In a thinly veiled attempt to divert funds from Berkeley’s unwanted stepchild, the Gender Studies Department, every currently enrolled student has been issued a live “helper monkey” to assist with day-to-day tasks. The included instruction pamphlet claims that the monkeys can be trained for hand-feeding their masters, bathroom assistance, various forms of massage, and “really anything a toddler or impressionable retard could be taught to do.”

So far, the idea has been well-received by the student body. Said one, “I named mine Dr. Bibbles, and he is certifiably a_dor_able.” The student then turned to his fidgeting monkey companion and screamed “BIBBLES PLAY!” Bibbles proceeded to play with a tiny monkey-sized hacky sack, pausing only once for a beating when his owner felt that he wasn’t “giving 110%.”

Consensus on campus seems to be that our new monkey helpers are a great timesaver and healthy outlets for repressed rage and sadism.

by Spencer Gilbert

It’s been only two months since the Cal Bears Helping Hands MonkeyLink program began, and already some students have grown weary of
their assistants’ standard functions.
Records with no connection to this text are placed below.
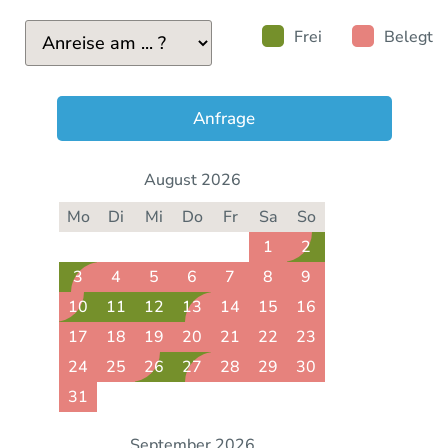
Frei
Belegt
Anfrage
August 2026
Mo
Di
Mi
Do
Fr
Sa
So
1
2
3
4
5
6
7
8
9
10
11
12
13
14
15
16
17
18
19
20
21
22
23
24
25
26
27
28
29
30
31
September 2026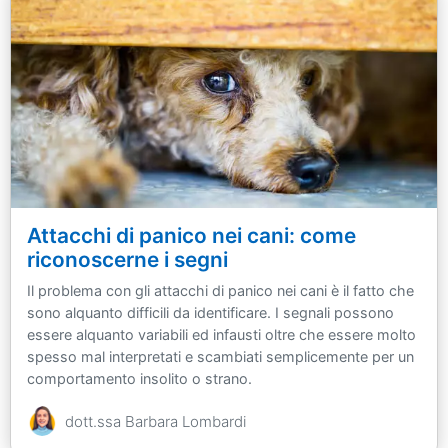
Attacchi di panico nei cani: come
riconoscerne i segni
Il problema con gli attacchi di panico nei cani è il fatto che
sono alquanto difficili da identificare. I segnali possono
essere alquanto variabili ed infausti oltre che essere molto
spesso mal interpretati e scambiati semplicemente per un
comportamento insolito o strano.
dott.ssa Barbara Lombardi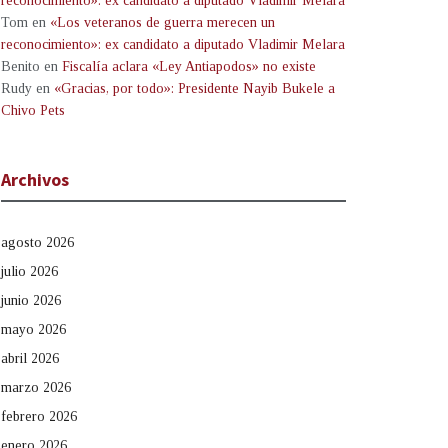
reconocimiento»: ex candidato a diputado Vladimir Melara
Tom
en
«Los veteranos de guerra merecen un
reconocimiento»: ex candidato a diputado Vladimir Melara
Benito
en
Fiscalía aclara «Ley Antiapodos» no existe
Rudy
en
«Gracias, por todo»: Presidente Nayib Bukele a
Chivo Pets
Archivos
agosto 2026
julio 2026
junio 2026
mayo 2026
abril 2026
marzo 2026
febrero 2026
enero 2026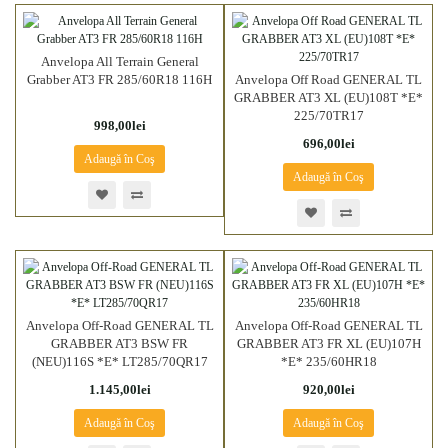
Anvelopa All Terrain General
Grabber AT3 FR 285/60R18 116H
Anvelopa Off Road GENERAL TL
GRABBER AT3 XL (EU)108T *E*
225/70TR17
998,00lei
696,00lei
Adaugă în Coş
Adaugă în Coş
Anvelopa Off-Road GENERAL TL
Anvelopa Off-Road GENERAL TL
GRABBER AT3 BSW FR
GRABBER AT3 FR XL (EU)107H
(NEU)116S *E* LT285/70QR17
*E* 235/60HR18
1.145,00lei
920,00lei
Adaugă în Coş
Adaugă în Coş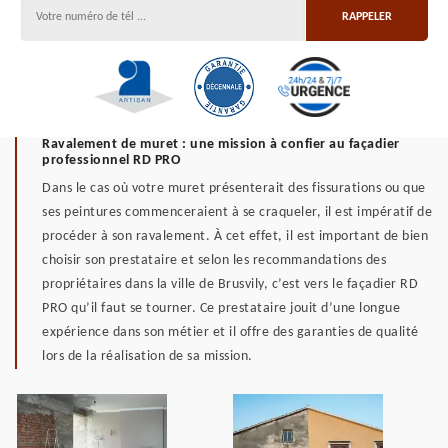
Ravalement de muret : une mission à confier au façadier
professionnel RD PRO
Dans le cas où votre muret présenterait des fissurations ou que
ses peintures commenceraient à se craqueler, il est impératif de
procéder à son ravalement. À cet effet, il est important de bien
choisir son prestataire et selon les recommandations des
propriétaires dans la ville de Brusvily, c’est vers le façadier RD
PRO qu’il faut se tourner. Ce prestataire jouit d’une longue
expérience dans son métier et il offre des garanties de qualité
lors de la réalisation de sa mission.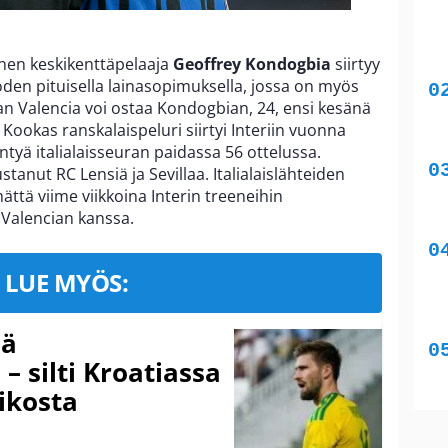
inen keskikenttäpelaaja
Geoffrey Kondogbia
siirtyy
den pituisella lainasopimuksella, jossa on myös
 Valencia voi ostaa Kondogbian, 24, ensi kesänä
Kookas ranskalaispeluri siirtyi Interiin vuonna
tyä italialaisseuran paidassa 56 ottelussa.
anut RC Lensiä ja Sevillaa. Italialaislähteiden
ttä viime viikkoina Interin treeneihin
 Valencian kanssa.
LUE MYÖS:
sä
– silti Kroatiassa
ikosta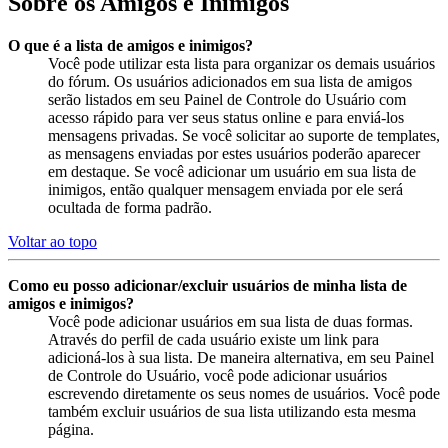
Sobre os Amigos e Inimigos
O que é a lista de amigos e inimigos?
Você pode utilizar esta lista para organizar os demais usuários
do fórum. Os usuários adicionados em sua lista de amigos
serão listados em seu Painel de Controle do Usuário com
acesso rápido para ver seus status online e para enviá-los
mensagens privadas. Se você solicitar ao suporte de templates,
as mensagens enviadas por estes usuários poderão aparecer
em destaque. Se você adicionar um usuário em sua lista de
inimigos, então qualquer mensagem enviada por ele será
ocultada de forma padrão.
Voltar ao topo
Como eu posso adicionar/excluir usuários de minha lista de
amigos e inimigos?
Você pode adicionar usuários em sua lista de duas formas.
Através do perfil de cada usuário existe um link para
adicioná-los à sua lista. De maneira alternativa, em seu Painel
de Controle do Usuário, você pode adicionar usuários
escrevendo diretamente os seus nomes de usuários. Você pode
também excluir usuários de sua lista utilizando esta mesma
página.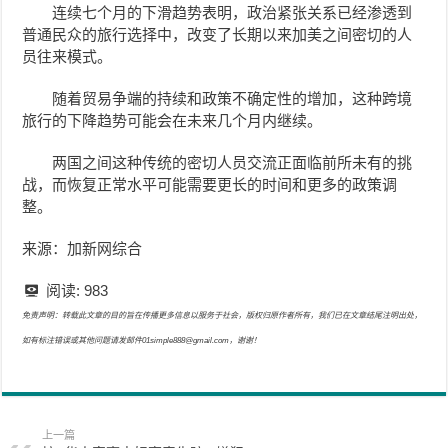
连续七个月的下滑趋势表明，政治紧张关系已经渗透到
普通民众的旅行选择中，改变了长期以来加美之间密切的人
员往来模式。
随着贸易争端的持续和政策不确定性的增加，这种跨境
旅行的下降趋势可能会在未来几个月内继续。
两国之间这种传统的密切人员交流正面临前所未有的挑
战，而恢复正常水平可能需要更长的时间和更多的政策调
整。
来源：加新网综合
阅读:
983
免责声明：转载此文章的目的旨在传播更多信息以服务于社会，版权归原作者所有，我们已在文章结尾注明出处，
如有标注错误或其他问题请发邮件01simple888@gmail.com，谢谢！
上一篇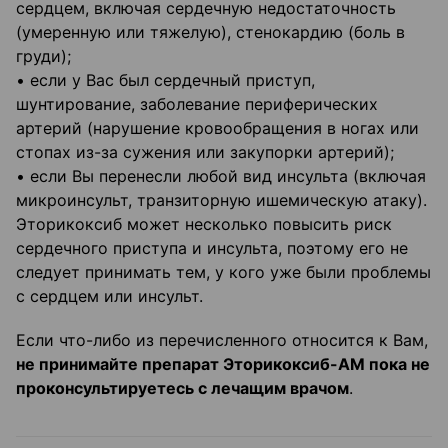
сердцем, включая сердечную недостаточность
(умеренную или тяжелую), стенокардию (боль в
груди);
• если у Вас был сердечный приступ,
шунтирование, заболевание периферических
артерий (нарушение кровообращения в ногах или
стопах из-за сужения или закупорки артерий);
• если Вы перенесли любой вид инсульта (включая
микроинсульт, транзиторную ишемическую атаку).
Эторикоксиб может несколько повысить риск
сердечного приступа и инсульта, поэтому его не
следует принимать тем, у кого уже были проблемы
с сердцем или инсульт.
Если что-либо из перечисленного относится к Вам,
не принимайте препарат Эторикоксиб-АМ пока не
проконсультируетесь с лечащим врачом
.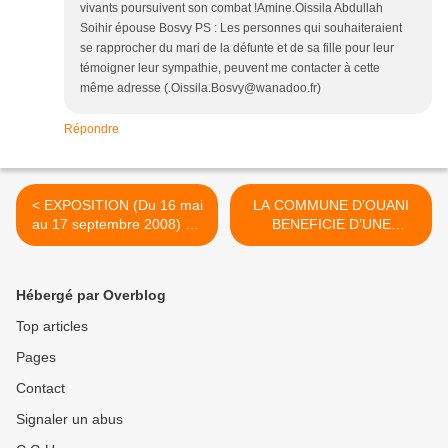
vivants poursuivent son combat !Amine.Oissila Abdullah
Soihir épouse Bosvy PS : Les personnes qui souhaiteraient
se rapprocher du mari de la défunte et de sa fille pour leur
témoigner leur sympathie, peuvent me contacter à cette
même adresse (.Oissila.Bosvy@wanadoo.fr)
Répondre
< EXPOSITION (Du 16 mai
LA COMMUNE D’OUANI
au 17 septembre 2008) ET
BENEFICIE D’UNE
CONFERENCE DE SOPHIE
SUBVENTION DE L’UE
BLANCHY (le 07 juin 2008)
POUR SON PROJET DE
SUR LES COMORES A
REHABILITATION DU
Hébergé par Overblog
SAINT MAUR DES FOSSES
SYSTEME
(94)
D’ALIMENTATION EN EAU
Top articles
POTABLE >
Pages
Contact
Signaler un abus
No longer
content with the typical routine household chores, some have trained their monkeys to perform tasks previously unknown to lower mammals. Unsurprisingly, coming in first in our informal student poll was auto-fellatio. These days in Berkeley, the sight of self-blowing monkeys is as common as that of self-blowing homeless people.
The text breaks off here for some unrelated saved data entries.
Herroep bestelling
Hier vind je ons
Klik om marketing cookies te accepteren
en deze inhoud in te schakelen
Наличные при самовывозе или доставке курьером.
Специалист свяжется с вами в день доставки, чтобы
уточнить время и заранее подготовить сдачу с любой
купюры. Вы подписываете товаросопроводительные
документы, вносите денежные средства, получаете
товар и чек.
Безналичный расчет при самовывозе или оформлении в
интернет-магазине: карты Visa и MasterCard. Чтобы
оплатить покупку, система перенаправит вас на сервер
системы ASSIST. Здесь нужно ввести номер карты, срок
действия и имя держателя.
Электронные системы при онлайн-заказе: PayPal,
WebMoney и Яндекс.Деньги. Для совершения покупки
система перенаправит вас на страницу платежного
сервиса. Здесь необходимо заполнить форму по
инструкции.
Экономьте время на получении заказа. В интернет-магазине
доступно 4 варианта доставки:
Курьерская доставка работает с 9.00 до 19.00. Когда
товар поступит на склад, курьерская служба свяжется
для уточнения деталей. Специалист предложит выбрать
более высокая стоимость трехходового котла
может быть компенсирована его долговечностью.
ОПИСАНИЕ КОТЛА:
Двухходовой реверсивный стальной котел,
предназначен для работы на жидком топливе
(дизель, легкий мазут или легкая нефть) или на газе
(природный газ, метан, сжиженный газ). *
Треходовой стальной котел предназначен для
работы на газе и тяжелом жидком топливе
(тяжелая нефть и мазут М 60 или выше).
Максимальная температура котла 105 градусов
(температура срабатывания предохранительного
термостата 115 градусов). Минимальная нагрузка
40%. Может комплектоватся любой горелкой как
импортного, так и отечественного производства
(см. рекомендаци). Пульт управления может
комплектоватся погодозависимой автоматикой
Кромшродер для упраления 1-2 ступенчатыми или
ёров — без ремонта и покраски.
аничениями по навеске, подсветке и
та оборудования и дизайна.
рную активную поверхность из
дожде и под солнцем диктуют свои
Other students have trained their monkeys to
imitate their own behavior. Tasks such as stealing beer, chewing food, and vigorously masturbating into the backpacks of enemies have been outsourced to their tiny monkey helpers. Some worry that the rapidly escalating intelligence of the monkeys will result in a listless student body incapable of working without animal assistance.

“That is foolish,” replied one monkey. “There is
nothing to worry about.”

by Spencer Gilbert

The bite-riddled arms and heads of missing Berkeley students Danny Iwamoto and Allyson Perez
have washed up on the banks of Strawberry Creek. Autopsies of the victims were inconclusive, although student doctors at the Tang Center have speculated that the cause of death was most likely “bad vibes.”

Examiners were left puzzled as to the origin of the tiny scratches and teeth marks covering both bodies.


It has now been four months since Monkey
Independence Day, previously known as Arbor Day.

Those of us who weren’t bitten or scratched to death in the first wave now know the horrors of the banana mines and the sting of our monkey overseers’ whips. We all also know the pain of struggling to explain to our monkey oppressors that bananas cannot be mined, and then good-naturedly accepting the rain of feces that follows.

And then, of course, they make us report for grooming, where they beat us mercilessly and unmetaphorically. This must stop. Hopes are high that our new helper possums will help us overthrow our simian overlords.

Join us behind the tire swing and the little fake log in Human Cage Six after lights-out.